Explicamos melhor: A Lei 14.197/2021 (acrescentou novos tipos
penais ao Código Penal) trouxe ao ordenamento jurídico nacional os “Crimes contra o Estado Democrático de Direito”, onde muitos autores dos atos antidemocráticos praticados no dia 08 de janeiro de 2023 estão sendo enquadrados. Ocorre que esta lei veio substituir a antiga Lei 7.170/83 (Lei de Segurança Nacional), revogando-a em sua totalidade, como prescreve o art. 4º da Lei 14.197/2021.
Entretanto, muitos dos novos tipos penais trazidos com a nova lei
guardam muita semelhança com os tipos penais previstos na antiga Lei de Segurança Nacional. E quanto a esta, o Supremo Tribunal Federal, por decisão de seu Tribunal Pleno, no julgamento do RC 1468/RJ, julgado em 23/03/2000, cujo relator foi o eminente Ministro Ilmar Galvão, disse que os crimes nela contidos se tratavam de crimes políticos.

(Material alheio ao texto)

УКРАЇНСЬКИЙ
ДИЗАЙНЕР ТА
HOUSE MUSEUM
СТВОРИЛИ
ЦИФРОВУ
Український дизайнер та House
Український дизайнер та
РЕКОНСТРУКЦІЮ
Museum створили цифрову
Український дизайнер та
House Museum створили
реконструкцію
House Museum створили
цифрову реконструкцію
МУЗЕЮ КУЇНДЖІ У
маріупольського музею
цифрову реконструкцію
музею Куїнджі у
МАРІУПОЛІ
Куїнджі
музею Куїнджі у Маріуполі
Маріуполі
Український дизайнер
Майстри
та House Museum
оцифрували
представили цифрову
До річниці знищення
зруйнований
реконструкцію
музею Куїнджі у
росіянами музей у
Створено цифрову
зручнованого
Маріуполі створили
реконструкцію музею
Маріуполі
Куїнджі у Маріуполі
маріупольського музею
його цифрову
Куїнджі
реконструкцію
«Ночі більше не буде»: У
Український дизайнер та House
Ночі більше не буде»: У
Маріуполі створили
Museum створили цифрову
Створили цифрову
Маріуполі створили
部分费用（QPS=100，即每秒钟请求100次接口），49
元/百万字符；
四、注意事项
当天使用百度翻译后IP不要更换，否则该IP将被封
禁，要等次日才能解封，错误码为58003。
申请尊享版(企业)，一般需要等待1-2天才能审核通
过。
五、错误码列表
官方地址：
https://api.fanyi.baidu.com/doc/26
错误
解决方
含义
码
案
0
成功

Se os crimes da revogada Lei de Segurança Nacional eram de natureza política, como disse o STF, os da nova Lei 14.197/2021 também o
são (virtude da coerência, de Ronald Dworkin). E, em sendo crimes de
natureza política, não são crimes comuns e, portanto, a competência para o processamento e julgamento é do Juiz Federal de primeira instância, na dicção do art. 109, inciso IV, da Constituição de 1988, com recurso ordinário ao Supremo Tribunal Federal, conforme preceitua o art. 102, inciso II, letra “b”, da Constituição Federal (virtude da integridade do ordenamento jurídico, de Ronald Dworkin).

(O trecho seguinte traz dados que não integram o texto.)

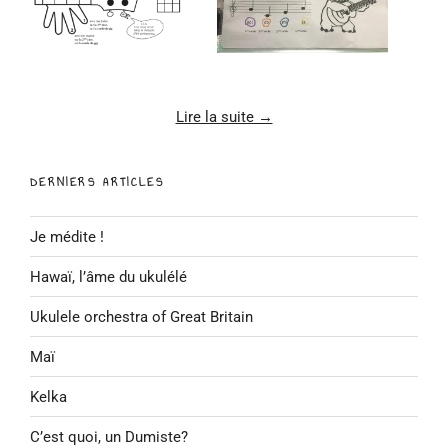
Lire la suite →
DERNIERS ARTICLES
Je médite !
Hawaï, l’âme du ukulélé
Ukulele orchestra of Great Britain
Maï
Kelka
C’est quoi, un Dumiste?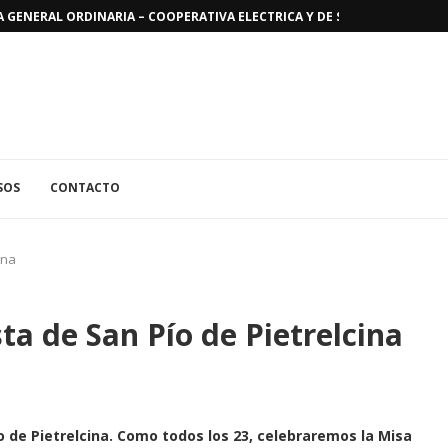
GENERAL ORDINARIA – COOPERATIVA ELECTRICA Y DE SERVICIOS PUBLICO
SOS
CONTACTO
ina
ta de San Pío de Pietrelcina
o de Pietrelcina. Como todos los 23, celebraremos la Misa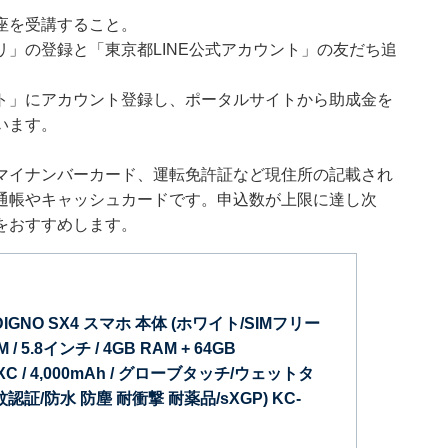
座を受講すること。
」の登録と「東京都LINE公式アカウント」の友だち追
ト」にアカウント登録し、ポータルサイトから助成金を
います。
マイナンバーカード、運転免許証など現住所の記載され
通帳やキャッシュカードです。申込数が上限に達し次
をおすすめします。
IGNO SX4 スマホ 本体 (ホワイト/SIMフリー
IM / 5.8インチ / 4GB RAM + 64GB
DXC / 4,000mAh / グローブタッチ/ウェットタ
認証/防水 防塵 耐衝撃 耐薬品/sXGP) KC-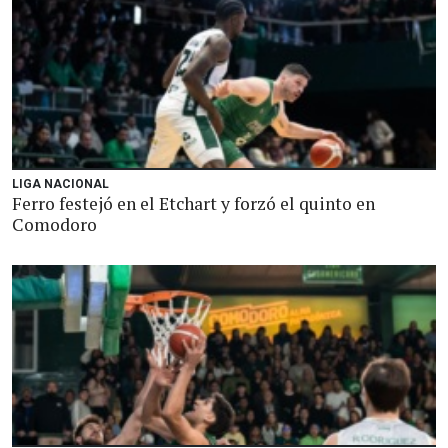
LIGA NACIONAL
Ferro festejó en el Etchart y forzó el quinto en
Comodoro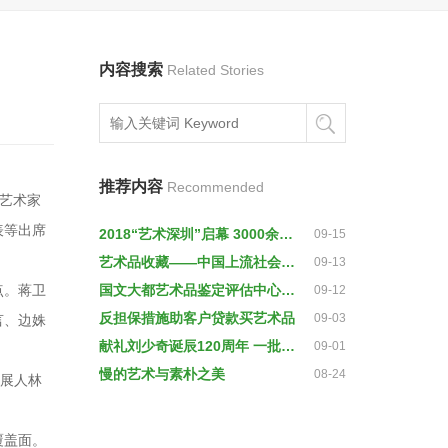
内容搜索
Related Stories
推荐内容
Recommended
海艺术家
表等出席
2018“艺术深圳”启幕 3000余件艺术品让你大饱眼福
09-15
艺术品收藏——中国上流社会的最高机密
09-13
点。蒋卫
国文大都艺术品鉴定评估中心成立
09-12
反担保措施助客户贷款买艺术品
09-03
言、边姝
献礼刘少奇诞辰120周年 一批艺术品预计11月面世
09-01
慢的艺术与素朴之美
08-24
策展人林
覆盖面。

Demais disso, o argumento da necessidade de observância das regras de conexão e continência, para a definição da competência do órgão
julgador, institutos previstos no Código de Processo Penal, somente pode ser esgrimido após a fixação da competência absoluta, prevista da CF/88, e não antes dela, como parece ser o caso.
No que tange aos militares (federais ou estaduais), pelo mesmo
raciocínio, aqueles que, no episódio do dia 08 de janeiro de 2023, agiram no exercício de suas funções militares ou em razão dessas funções, deveriam responder perante a Justiça Militar, por força dos artigos 124 e 125 da CF/88, pois seus crimes seriam de natureza militar, por força da Lei 13.491/2017.

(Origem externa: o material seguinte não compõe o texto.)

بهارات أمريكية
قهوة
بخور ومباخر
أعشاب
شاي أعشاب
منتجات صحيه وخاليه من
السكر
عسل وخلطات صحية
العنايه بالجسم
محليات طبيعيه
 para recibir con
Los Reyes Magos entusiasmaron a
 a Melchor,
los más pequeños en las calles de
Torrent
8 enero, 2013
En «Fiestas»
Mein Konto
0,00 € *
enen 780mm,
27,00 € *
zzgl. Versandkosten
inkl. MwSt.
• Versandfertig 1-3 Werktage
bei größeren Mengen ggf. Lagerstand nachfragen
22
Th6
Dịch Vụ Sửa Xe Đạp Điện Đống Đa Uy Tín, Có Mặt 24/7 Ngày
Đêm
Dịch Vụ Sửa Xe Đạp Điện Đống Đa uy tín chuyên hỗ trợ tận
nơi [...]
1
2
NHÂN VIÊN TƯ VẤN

Caso tais crimes sejam/fossem definidos como “crime político”, pelos mesmos fundamentos já mencionados, deve(m)riam ser processados perante o Juiz Federal de primeira instância, com eventual recurso ao STF, uma vez que, salvo os comandantes das Forças Armadas, no caso específico de crime comum, os militares não detém foro por prerrogativa de função.
Portanto, o processamento e julgamento das pessoas comuns do
povo, originariamente pelo STF, ofende a CF/88, sendo, por isso,
absolutamente inconstitucional.
Desembargador Amilcar Fagundes Freitas Macedo – ex-presidente do TJM/RS.